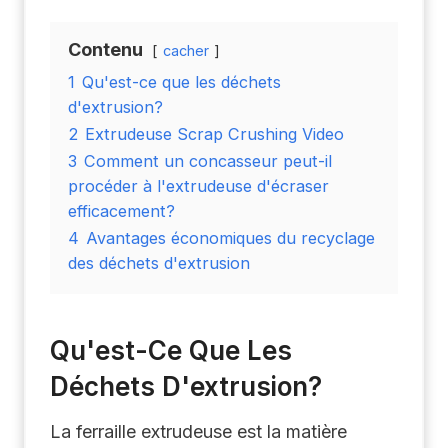
Contenu
cacher
1
Qu'est-ce que les déchets
d'extrusion?
2
Extrudeuse Scrap Crushing Video
3
Comment un concasseur peut-il
procéder à l'extrudeuse d'écraser
efficacement?
4
Avantages économiques du recyclage
des déchets d'extrusion
Qu'est-Ce Que Les
Déchets D'extrusion?
La ferraille extrudeuse est la matière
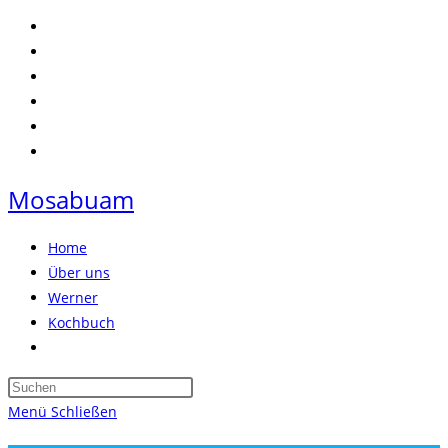
Zum
Inhalt
springen
Mosabuam
Home
Über uns
Werner
Kochbuch
Website-
Suche
Press
umschalten
Escape
Menü
Schließen
to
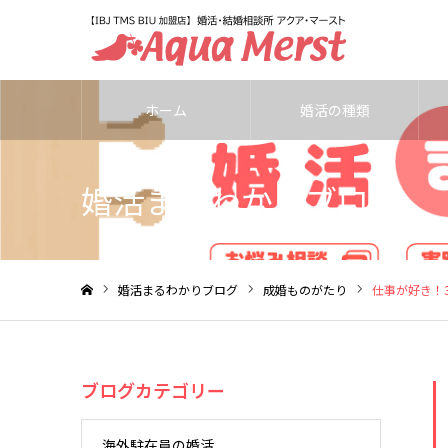
ホーム
婚活の種類
婚活まるわかりブログ
婚活まるわかりブログ
成婚ものがたり
仕事が好き！
ホーム
ブログカテゴリー
海外駐在員の婚活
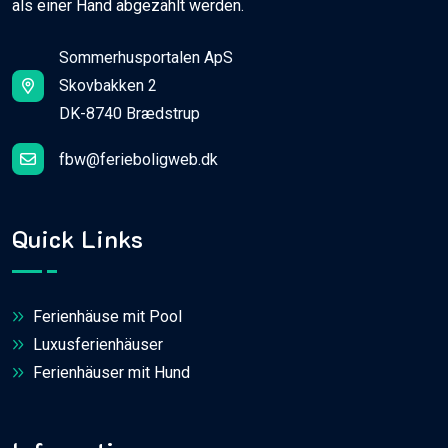
als einer Hand abgezählt werden.
Sommerhusportalen ApS
Skovbakken 2
DK-8740 Brædstrup
fbw@ferieboligweb.dk
Quick Links
Ferienhäuse mit Pool
Luxusferienhäuser
Ferienhäuser mit Hund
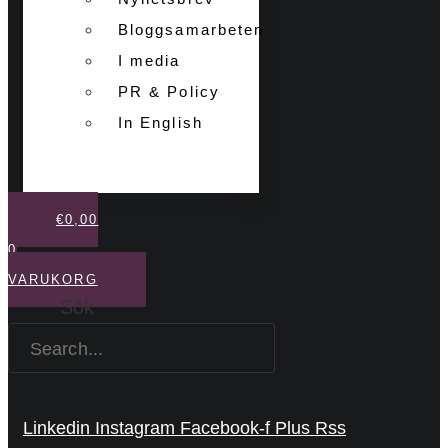
Bloggsamarbeten
I media
PR & Policy
In English
€
0,00
0
VARUKORG
Sök
Linkedin
Instagram
Facebook-f
Plus
Rss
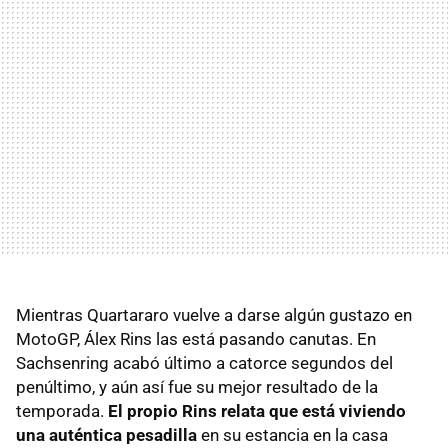
Mientras Quartararo vuelve a darse algún gustazo en
MotoGP, Álex Rins las está pasando canutas. En
Sachsenring acabó último a catorce segundos del
penúltimo, y aún así fue su mejor resultado de la
temporada.
El propio Rins relata que está viviendo
una auténtica pesadilla
en su estancia en la casa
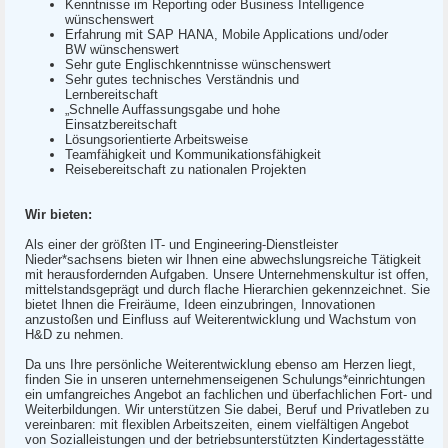
Kenntnisse im Reporting oder Business Intelligence
wünschenswert
Erfahrung mit SAP HANA, Mobile Applications und/oder
BW wünschenswert
Sehr gute Englischkenntnisse wünschenswert
Sehr gutes technisches Verständnis und
Lernbereitschaft
„Schnelle Auffassungsgabe und hohe
Einsatzbereitschaft
Lösungsorientierte Arbeitsweise
Teamfähigkeit und Kommunikationsfähigkeit
Reisebereitschaft zu nationalen Projekten
Wir bieten:
Als einer der größten IT- und Engineering-Dienstleister
Nieder*sachsens bieten wir Ihnen eine abwechslungsreiche Tätigkeit
mit herausfordernden Aufgaben. Unsere Unternehmenskultur ist offen,
mittelstandsgeprägt und durch flache Hierarchien gekennzeichnet. Sie
bietet Ihnen die Freiräume, Ideen einzubringen, Innovationen
anzustoßen und Einfluss auf Weiterentwicklung und Wachstum von
H&D zu nehmen.
Da uns Ihre persönliche Weiterentwicklung ebenso am Herzen liegt,
finden Sie in unseren unternehmenseigenen Schulungs*einrichtungen
ein umfangreiches Angebot an fachlichen und überfachlichen Fort- und
Weiterbildungen. Wir unterstützen Sie dabei, Beruf und Privatleben zu
vereinbaren: mit flexiblen Arbeitszeiten, einem vielfältigen Angebot
von Sozialleistungen und der betriebsunterstützten Kindertagesstätte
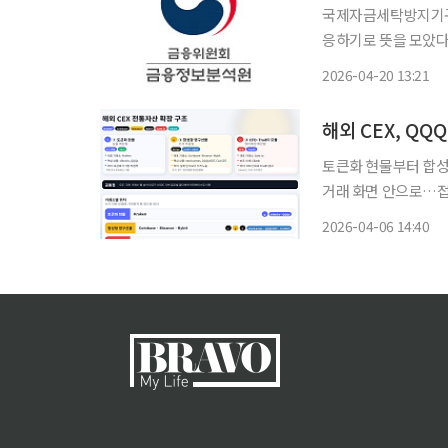
국제자금세탁방지기구(
응하기로 뜻을 모았다
섰다. 금융정보분석원(FIU)은 17일(현지시간) 미국 워싱턴 D.C. 국제통화기금(IMF) 본부에
2026-04-20 13:21
서 열린 FATF 장
해외 CEX, Q
토큰화 현물부터 합성
거래 화면 안으로…접
산 거래…IMF “속도·집중·분절화 유의” 해외
2026-04-06 14:40
과 이더리움 중심 시
폼으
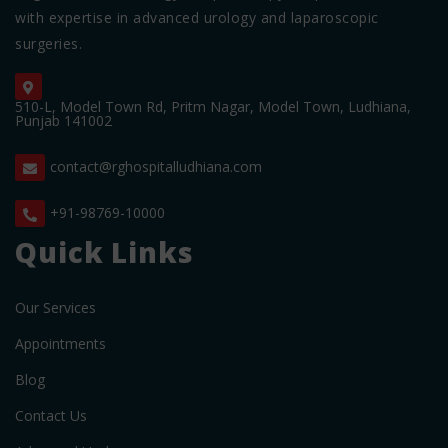
with expertise in advanced urology and laparoscopic
surgeries.
510-L, Model Town Rd, Pritm Nagar, Model Town, Ludhiana,
Punjab 141002
contact@rghospitalludhiana.com
+91-98769-10000
Quick Links
Our Services
Appointments
Blog
Contact Us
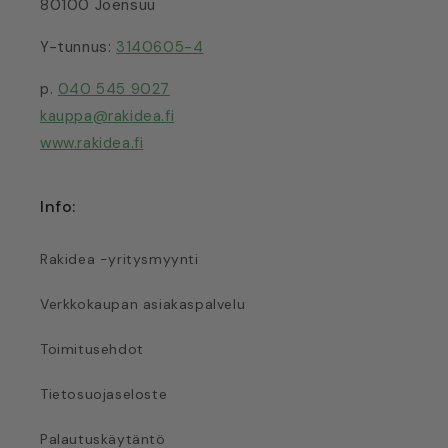
80100 Joensuu
Y-tunnus:
3140605-4
p.
040 545 9027
kauppa@rakidea.fi
www.rakidea.fi
Info:
Rakidea -yritysmyynti
Verkkokaupan asiakaspalvelu
Toimitusehdot
Tietosuojaseloste
Palautuskäytäntö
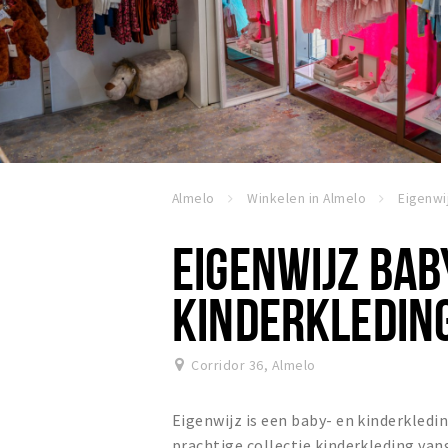
Almelo
Winkelen in Almelo
EIGENWIJZ BAB
KINDERKLEDIN
Corridor 36
,
Almelo
Eigenwijz is een baby- en kinderkledi
prachtige collectie kinderkleding van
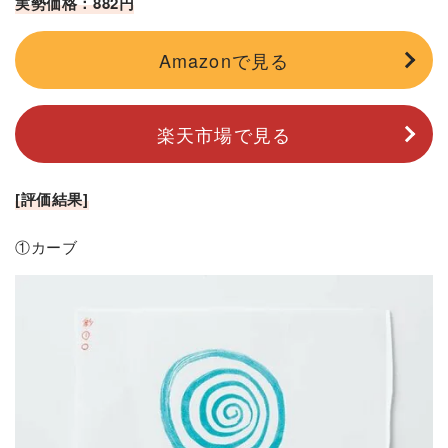
実勢価格：882円
Amazonで見る
楽天市場で見る
[評価結果]
①カーブ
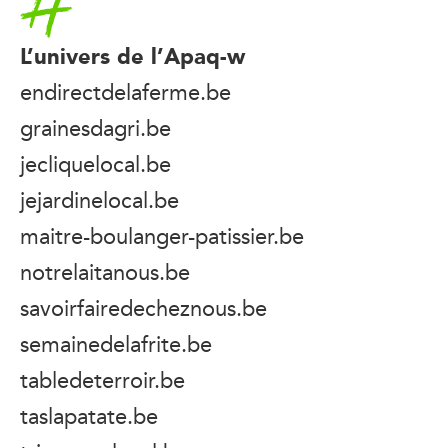
L’univers de l’Apaq-w
endirectdelaferme.be
grainesdagri.be
jecliquelocal.be
jejardinelocal.be
maitre-boulanger-patissier.be
notrelaitanous.be
savoirfairedecheznous.be
semainedelafrite.be
tabledeterroir.be
taslapatate.be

☆ ☆ ☆ ☆

Images are not part of the copy. Everything else in the records must be reproduced exactly.

Contenu
cacher
1
Qu'est-ce que les déchets
d'extrusion?
2
Extrudeuse Scrap Crushing Video
3
Comment un concasseur peut-il
procéder à l'extrudeuse d'écraser
efficacement?
4
Avantages économiques du recyclage
des déchets d'extrusion
Qu'est-Ce Que Les
Déchets D'extrusion?
La ferraille extrudeuse est la matière
Zum
Inhalt
springen
Mosabuam
Home
Über uns
Werner
Kochbuch
Website-
Suche
Press
umschalten
Escape
Menü
Schließen
to
ホーム
婚活の種類
婚活まるわかりブログ
婚活まるわかりブログ
成婚ものがたり
仕事が好き！
ホーム
ブログカテゴリー
海外駐在員の婚活
als einer Hand abgezählt werden.
Sommerhusportalen ApS
Skovbakken 2
DK-8740 Brædstrup
fbw@ferieboligweb.dk
Quick Links
Ferienhäuse mit Pool
Luxusferienhäuser
Ferienhäuser mit Hund
Bloggsamarbeten
I media
PR & Policy
In English
€
0,00
0
VARUKORG
Sök
Linkedin
Instagram
Facebook-f
Plus
Rss
Mientras Quartararo vuelve a darse algún gustazo en
MotoGP, Álex Rins las está pasando canutas. En
Sachsenring acabó último a catorce segundos del
penúltimo, y aún así fue su mejor resultado de la
temporada.
El propio Rins relata que está viviendo
una auténtica pesadilla
en su estancia en la casa
Kenntnisse im Reporting oder Business Intelligence
wünschenswert
Erfahrung mit SAP HANA, Mobile Applications und/oder
BW wünschenswert
Sehr gute Englischkenntnisse wünschenswert
Sehr gutes technisches Verständnis und
Lernbereitschaft
„Schnelle Auffassungsgabe und hohe
Einsatzbereitschaft
Lösungsorientierte Arbeitsweise
Teamfähigkeit und Kommunikationsfähigkeit
Reisebereitschaft zu nationalen Projekten
Wir bieten:
Als einer der größten IT- und Engineering-Dienstleister
Nieder*sachsens bieten wir Ihnen eine abwechslungsreiche Tätigkeit
mit herausfordernden Aufgaben. Unsere Unternehmenskultur ist offen,
mittelstandsgeprägt und durch flache Hierarchien gekennzeichnet. Sie
bietet Ihnen die Freiräume, Ideen einzubringen, Innovationen
anzustoßen und Einfluss auf Weiterentwicklung und Wachstum von
H&D zu nehmen.
Da uns Ihre persönliche Weiterentwicklung ebenso am Herzen liegt,
finden Sie in unseren unternehmenseigenen Schulungs*einrichtungen
ein umfangreiches Angebot an fachlichen und überfachlichen Fort- und
Weiterbildungen. Wir unterstützen Sie dabei, Beruf und Privatleben zu
vereinbaren: mit flexiblen Arbeitszeiten, einem vielfältigen Angebot
von Sozialleistungen und der betriebsunterstützten Kindertagesstätte
국제자금세탁방지기구(
응하기로 뜻을 모았다
섰다. 금융정보분석원(FIU)은 17일(현지시간) 미국 워싱턴 D.C. 국제통화기금(IMF) 본부에
2026-04-20 13:21
서 열린 FATF 장
해외 CEX, Q
토큰화 현물부터 합성
거래 화면 안으로…접
산 거래…IMF “속도·집중·분절화 유의” 해외
2026-04-06 14:40
과 이더리움 중심 시
폼으
with expertise in advanced urology and laparoscopic
surgeries.
510-L, Model Town Rd, Pritm Nagar, Model Town, Ludhiana,
Punjab 141002
contact@rghospitalludhiana.com
+91-98769-10000
Quick Links
Our Services
Appointments
Blog
Contact Us
80100 Joensuu
Y-tunnus:
3140605-4
p.
040 545 9027
kauppa@rakidea.fi
www.rakidea.fi
Info:
Rakidea -yritysmyynti
Verkkokaupan asiakaspalvelu
Toimitusehdot
Tietosuojaseloste
Palautuskäytäntö
Almelo
Winkelen in Almelo
EIGENWIJZ BAB
KINDERKLEDIN
Corridor 36
,
Almelo
Eigenwijz is een baby- en kinderkledi
prachtige collectie kinderkleding van
実勢価格：882円
Amazonで見る
楽天市場で見る
[評価結果]
①カーブ
L’univers de l’Apaq-w
endirectdelaferme.be
grainesdagri.be
jecliquelocal.be
jejardinelocal.be
maitre-boulanger-patissier.be
notrelaitanous.be
savoirfairedecheznous.be
semainedelafrite.be
tabledeterroir.be
taslapatate.be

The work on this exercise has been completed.